-------- Data provided

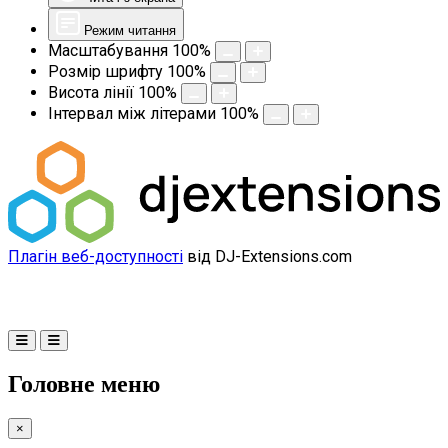
Режим читання
Масштабування
100
%
Розмір шрифту
100
%
Висота лінії
100
%
Інтервал між літерами
100
%
Плагін веб-доступності
від DJ-Extensions.com
Головне меню
×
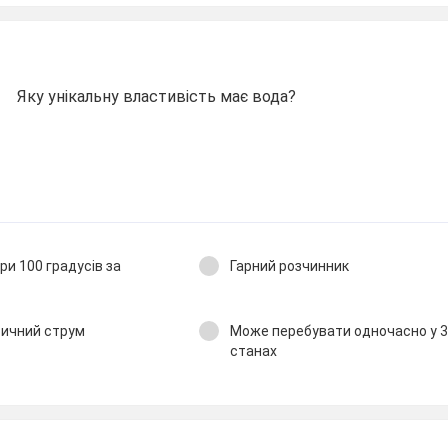
Яку унікальну властивість має вода?
ри 100 градусів за
Гарний розчинник
ричний струм
Може перебувати одночасно у 3
станах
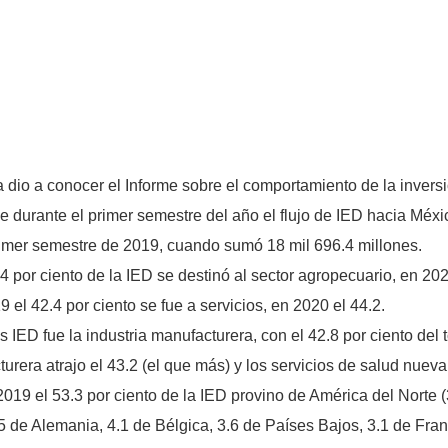
io a conocer el Informe sobre el comportamiento de la inversión
ue durante el primer semestre del año el flujo de IED hacia Méx
imer semestre de 2019, cuando sumó 18 mil 696.4 millones.
por ciento de la IED se destinó al sector agropecuario, en 2020
9 el 42.4 por ciento se fue a servicios, en 2020 el 44.2.
 IED fue la industria manufacturera, con el 42.8 por ciento del t
turera atrajo el 43.2 (el que más) y los servicios de salud nuev
 2019 el 53.3 por ciento de la IED provino de América del Norte
e Alemania, 4.1 de Bélgica, 3.6 de Países Bajos, 3.1 de Francia,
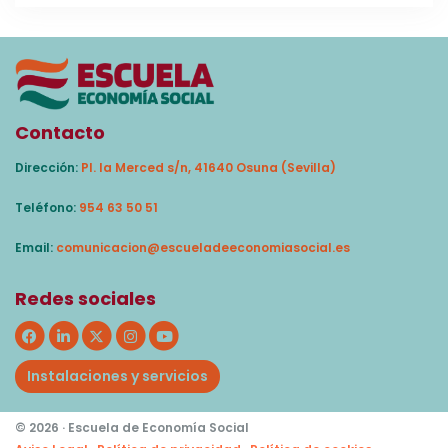
Contacto
Dirección:
Pl. la Merced s/n, 41640 Osuna (Sevilla)
Teléfono:
954 63 50 51
Email:
comunicacion@escueladeeconomiasocial.es
Redes sociales
Instalaciones y servicios
© 2026 · Escuela de Economía Social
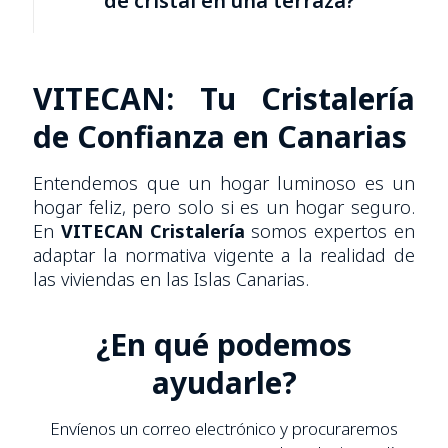
de cristal en una terraza?
VITECAN: Tu Cristalería
de Confianza en Canarias
Entendemos que un hogar luminoso es un
hogar feliz, pero solo si es un hogar seguro.
En
VITECAN Cristalería
somos expertos en
adaptar la normativa vigente a la realidad de
las viviendas en las Islas Canarias.
¿En qué podemos
ayudarle?
Envíenos un correo electrónico y procuraremos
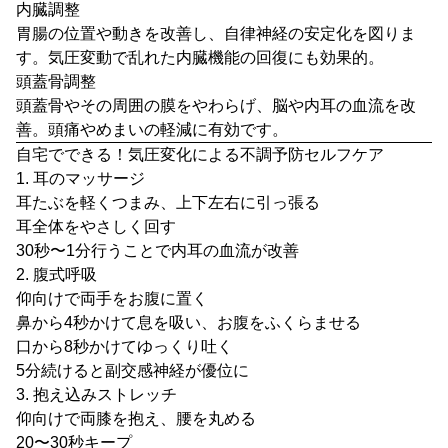
内臓調整
胃腸の位置や動きを改善し、自律神経の安定化を図りま
す。気圧変動で乱れた内臓機能の回復にも効果的。
頭蓋骨調整
頭蓋骨やその周囲の膜をやわらげ、脳や内耳の血流を改
善。頭痛やめまいの軽減に有効です。
自宅でできる！気圧変化による不調予防セルフケア
1. 耳のマッサージ
耳たぶを軽くつまみ、上下左右に引っ張る
耳全体をやさしく回す
30秒〜1分行うことで内耳の血流が改善
2. 腹式呼吸
仰向けで両手をお腹に置く
鼻から4秒かけて息を吸い、お腹をふくらませる
口から8秒かけてゆっくり吐く
5分続けると副交感神経が優位に
3. 抱え込みストレッチ
仰向けで両膝を抱え、腰を丸める
20〜30秒キープ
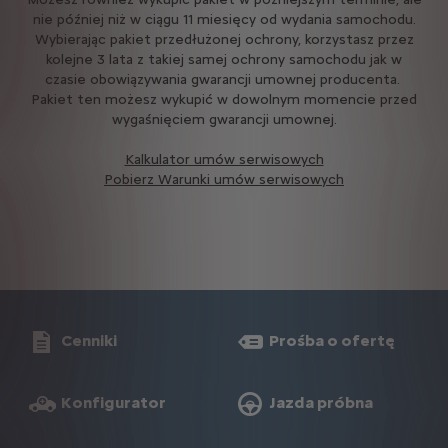
nie później niż w ciągu 11 miesięcy od wydania samochodu.
Wybierając pakiet przedłużonej ochrony, korzystasz przez
kolejne 3 lata z takiej samej ochrony samochodu jak w
czasie obowiązywania gwarancji umownej producenta.
Pakiet ten możesz wykupić w dowolnym momencie przed
wygaśnięciem gwarancji umownej.
Kalkulator umów serwisowych
Pobierz Warunki umów serwisowych
Cenniki
Prośba o ofertę
Konfigurator
Jazda próbna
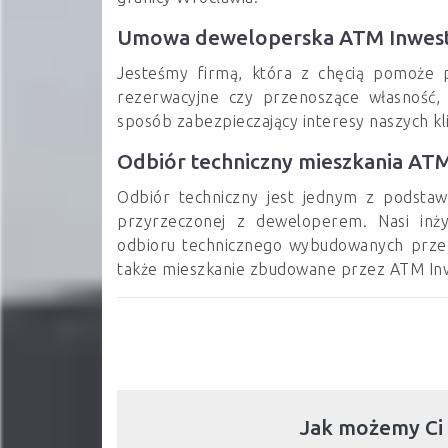
Umowa deweloperska ATM Inwest
Jesteśmy firmą, która z chęcią pomoże 
rezerwacyjne czy przenoszące własność,
sposób zabezpieczający interesy naszych kl
Odbiór techniczny mieszkania ATM
Odbiór techniczny jest jednym z podst
przyrzeczonej z deweloperem. Nasi inży
odbioru technicznego wybudowanych prze
także mieszkanie zbudowane przez ATM In
Jak możemy Ci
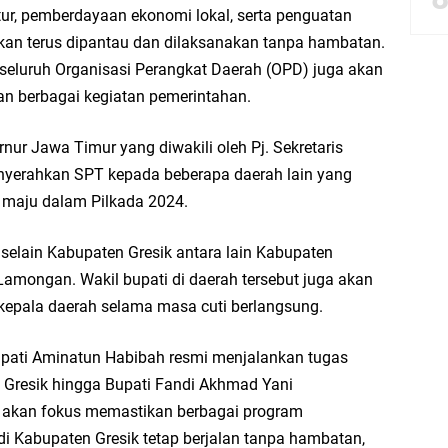
ktur, pemberdayaan ekonomi lokal, serta penguatan
kan terus dipantau dan dilaksanakan tanpa hambatan.
bbach Ma’sum Gelar Penyembelihan Hewan Qurban dari Bupati & Kepala DPM
an seluruh Organisasi Perangkat Daerah (OPD) juga akan
an berbagai kegiatan pemerintahan.
r Jawa Timur yang diwakili oleh Pj. Sekretaris
resik Tebar Berkah Idul Adha, Bagikan Daging Kurban untuk Ratusan Warga
nyerahkan SPT kepada beberapa daerah lain yang
riyah Gelar Penyembelihan Hewan Qurban dari Keluarga Besar dr. Titin Ekowat
 maju dalam Pilkada 2024.
nggang
elain Kabupaten Gresik antara lain Kabupaten
amongan. Wakil bupati di daerah tersebut juga akan
aya Rosewood Cerme Gresik Berbenah dan Bersolek, Siap Meriahkan HUT Ke 81
epala daerah selama masa cuti berlangsung.
upati Aminatun Habibah resmi menjalankan tugas
i Gresik hingga Bupati Fandi Akhmad Yani
 akan fokus memastikan berbagai program
i Kabupaten Gresik tetap berjalan tanpa hambatan,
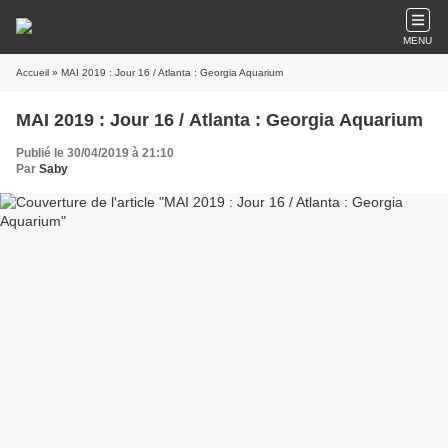
MENU
Accueil
» MAI 2019 : Jour 16 / Atlanta : Georgia Aquarium
MAI 2019 : Jour 16 / Atlanta : Georgia Aquarium
Publié le 30/04/2019 à 21:10
Par
Saby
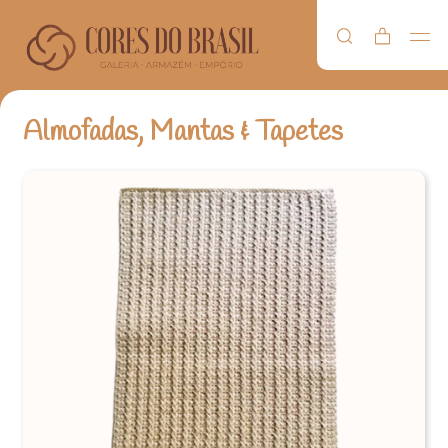
Almofadas, Mantas & Tapetes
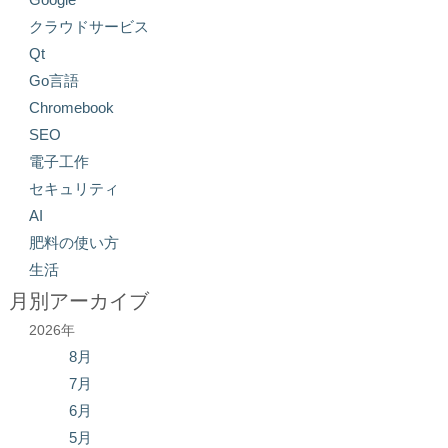
クラウドサービス
Qt
Go言語
Chromebook
SEO
電子工作
セキュリティ
AI
肥料の使い方
生活
月別アーカイブ
2026年
8月
7月
6月
5月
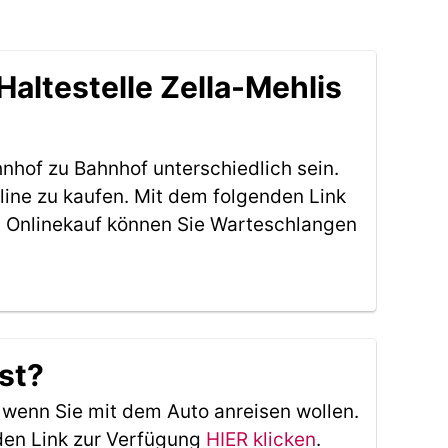
altestelle Zella-Mehlis
nhof zu Bahnhof unterschiedlich sein.
line zu kaufen. Mit dem folgenden Link
 Onlinekauf können Sie Warteschlangen
st?
, wenn Sie mit dem Auto anreisen wollen.
den Link zur Verfügung
HIER klicken
.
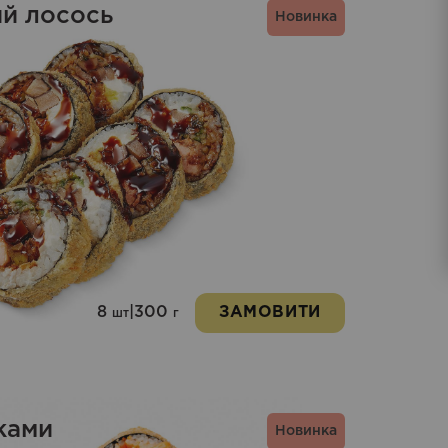
ий лосось
Новинка
8
|
300
ЗАМОВИТИ
шт
г
ками
Новинка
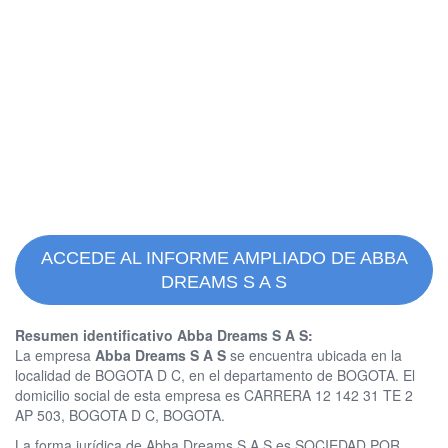
ACCEDE AL INFORME AMPLIADO DE ABBA
DREAMS S A S
Resumen identificativo Abba Dreams S A S:
La empresa
Abba Dreams S A S
se encuentra ubicada en la
localidad de BOGOTA D C, en el departamento de BOGOTA. El
domicilio social de esta empresa es CARRERA 12 142 31 TE 2
AP 503, BOGOTA D C, BOGOTA.
La forma jurídica de Abba Dreams S A S es SOCIEDAD POR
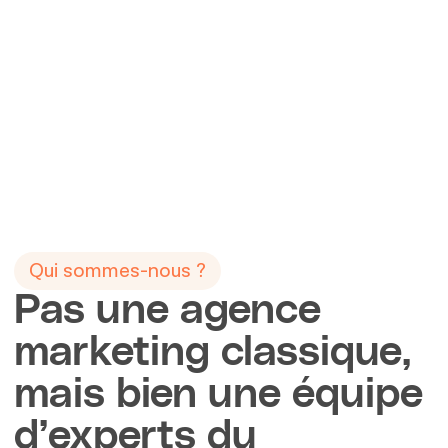
Qui sommes-nous ?
Pas une agence
marketing classique,
mais bien une équipe
d’experts du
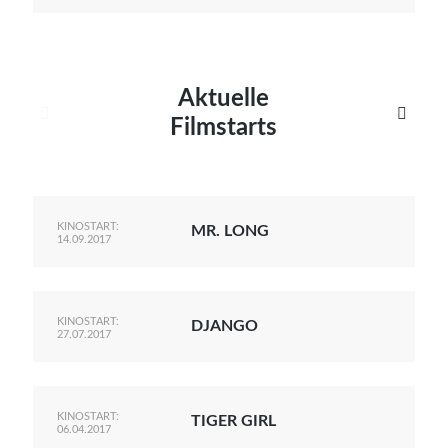
Aktuelle


Filmstarts
KINOSTART:
MR. LONG
14.09.2017
KINOSTART:
DJANGO
27.07.2017
KINOSTART:
TIGER GIRL
06.04.2017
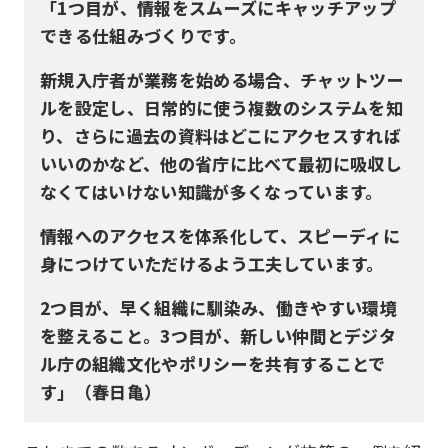
「1つ目が、情報をスムーズにキャッチアップ
できる仕組みづくりです。
新規入庁者が業務を始める場合、チャットツー
ルを設定し、日常的に使う複数のシステムを知
り、さらに過去の資料はどこにアクセスすれば
いいのかなど、他の省庁に比べて最初に吸収し
なくてはいけない知識が多くなっています。
情報へのアクセスを体系化して、スピーディに
身につけていただけるよう工夫しています。
2つ目が、早く組織に馴染み、働きやすい環境
を整えること。3つ目が、新しい仲間とデジタ
ル庁の組織文化やポリシーを共有することで
す」（春日亀）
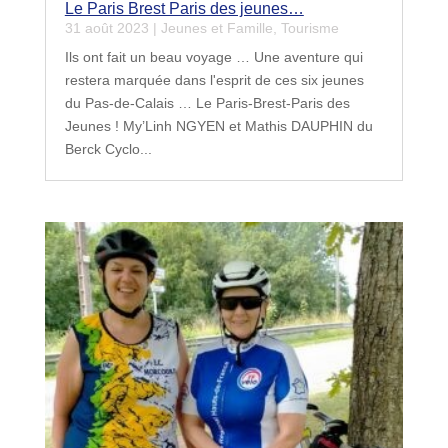
Le Paris Brest Paris des jeunes…
31 août 2023
|
Jeunes et Famille
,
Tourisme
Ils ont fait un beau voyage … Une aventure qui
restera marquée dans l'esprit de ces six jeunes
du Pas-de-Calais … Le Paris-Brest-Paris des
Jeunes ! My’Linh NGYEN et Mathis DAUPHIN du
Berck Cyclo...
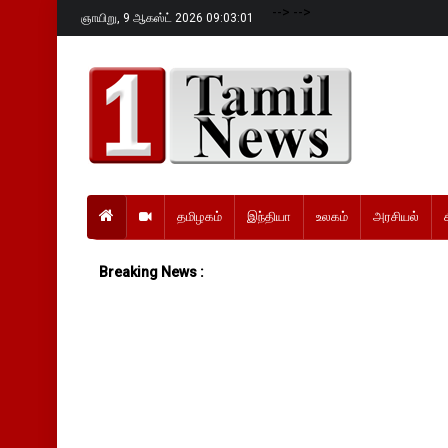
-->
-->
ஞாயிறு,
9 ஆகஸ்ட் 2026 09:03:02
தமிழகம்
இந்தியா
உலகம்
அரசியல்
Breaking News :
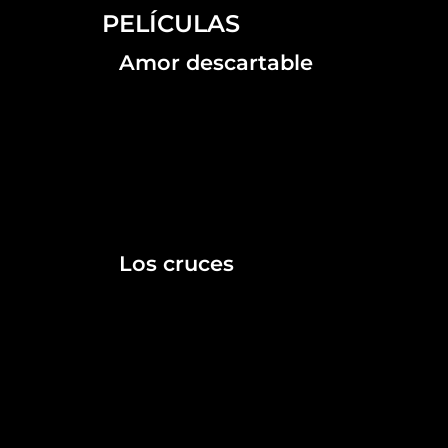
PELÍCULAS
Amor descartable
Los cruces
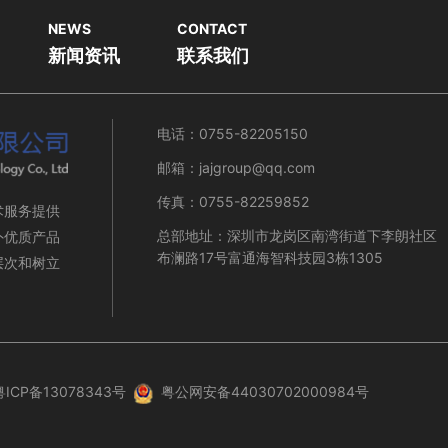
NEWS
CONTACT
新闻资讯
联系我们
电话：0755-82205150
邮箱：jajgroup@qq.com
传真：0755-82259852
术服务提供
总部地址：深圳市龙岗区南湾街道下李朗社区
外优质产品
布澜路17号富通海智科技园3栋1305
层次和树立
粤ICP备13078343号
粤公网安备44030702000984号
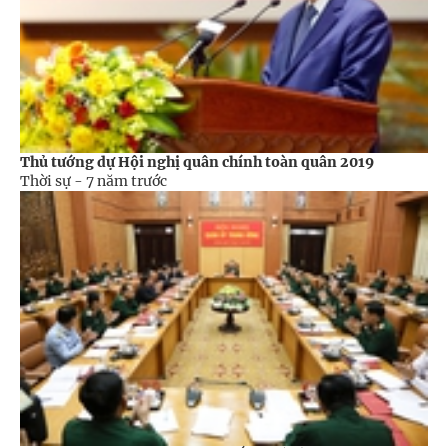
Thủ tướng dự Hội nghị quân chính toàn quân 2019
Thời sự -
7 năm trước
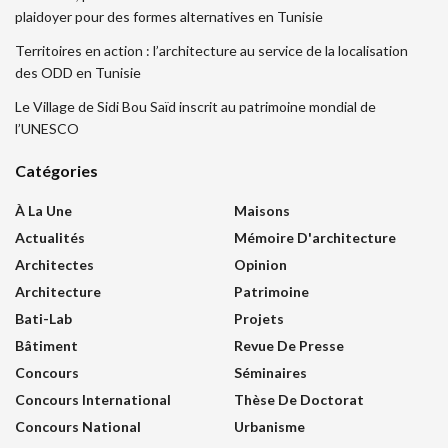
plaidoyer pour des formes alternatives en Tunisie
Territoires en action : l’architecture au service de la localisation
des ODD en Tunisie
Le Village de Sidi Bou Saïd inscrit au patrimoine mondial de
l’UNESCO
Catégories
À La Une
Maisons
Actualités
Mémoire D'architecture
Architectes
Opinion
Architecture
Patrimoine
Bati-Lab
Projets
Bâtiment
Revue De Presse
Concours
Séminaires
Concours International
Thèse De Doctorat
Concours National
Urbanisme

----------------

== About this task ==
Each line above that contains the word "umów" should be counted, and only the total given.

== Response ==
2